## Problem to solve
Please return the full listing exactly as written, with the images removed.

START Provided information

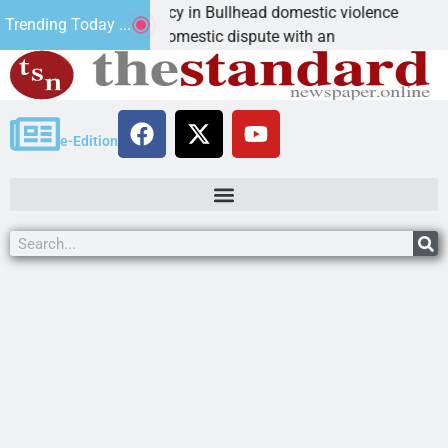
 asks for leniency in Bullhead domestic violence
Be
Trending Today ...
AN, Ariz. – A domestic dispute with an
KI
e-Edition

END Provided information

## Answer box
 asks for leniency in Bullhead domestic violence
Be
Trending Today ...
AN, Ariz. – A domestic dispute with an
KI
e-Edition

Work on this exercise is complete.